LT-L: Was Wallace Wicked?
In 1818 William Wallace (LRCSI 1813) founded, funded and opened the doors of the Dublin Infirmary for Diseases of the Skin at 20 Moore Street, the first hospital in the British Empire exclusively devoted to treatment of skin diseases. Wallace and his staff dealt with scabies, leprosy, measles, scarlet fever, ringworm, tuberculosis of the skin, impetigo and venereal diseases which, in the whole, inflicted the lower poorer classes in Dublin. Advice, medicines and medicated baths were all given free of charge.
But why has William Wallace been forgotten?
My proposal falls under the heading of ‘unique and distinctive collections’. It is a very unique collection as not only do we have Wallace’s illustrations of his patients we also have his corresponding casebooks. Both these factors give a much broader medical and social history of Dubliners during this period.
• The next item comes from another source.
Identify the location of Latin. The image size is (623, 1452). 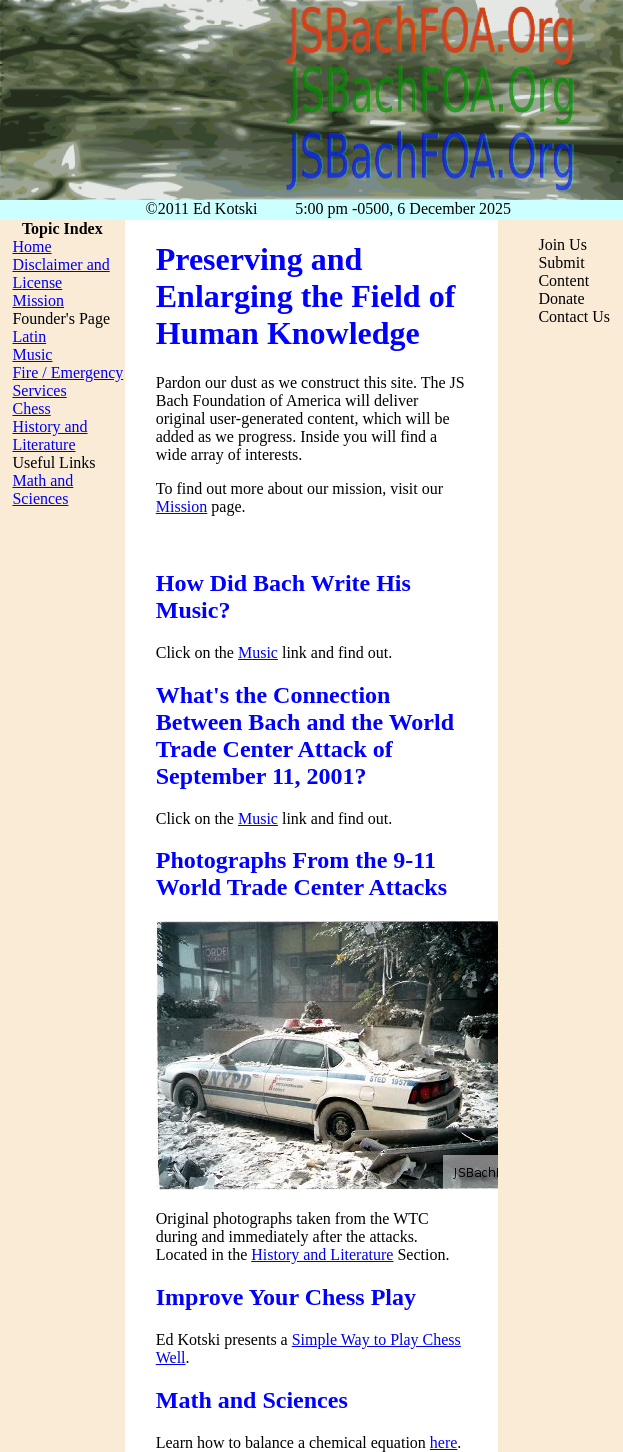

We have already delved into a collaborative creation of an Irish online, open access, digital humanities research resource to support professional training in archives management between the 3U Partnership of Dublin City University and NUI Maynooth. The collection we chose was that of Emily Winifred Dickson (LRCSI 1891) because of her unique and challenging struggle between being a woman in a male dominated medical world. Emily’s collection can be found here http://dickson.rcsi.ie/
We will be digitising the Wallace Collection in the coming year and creating its own stand alone website through HEAnet. This will make these distinctive and, in some cases, grotesque medical illustrations and casebooks available online for study internationally.
The digital humanities is an area where libraries, archives and special collections unite in presenting their material to a wider and more international audience.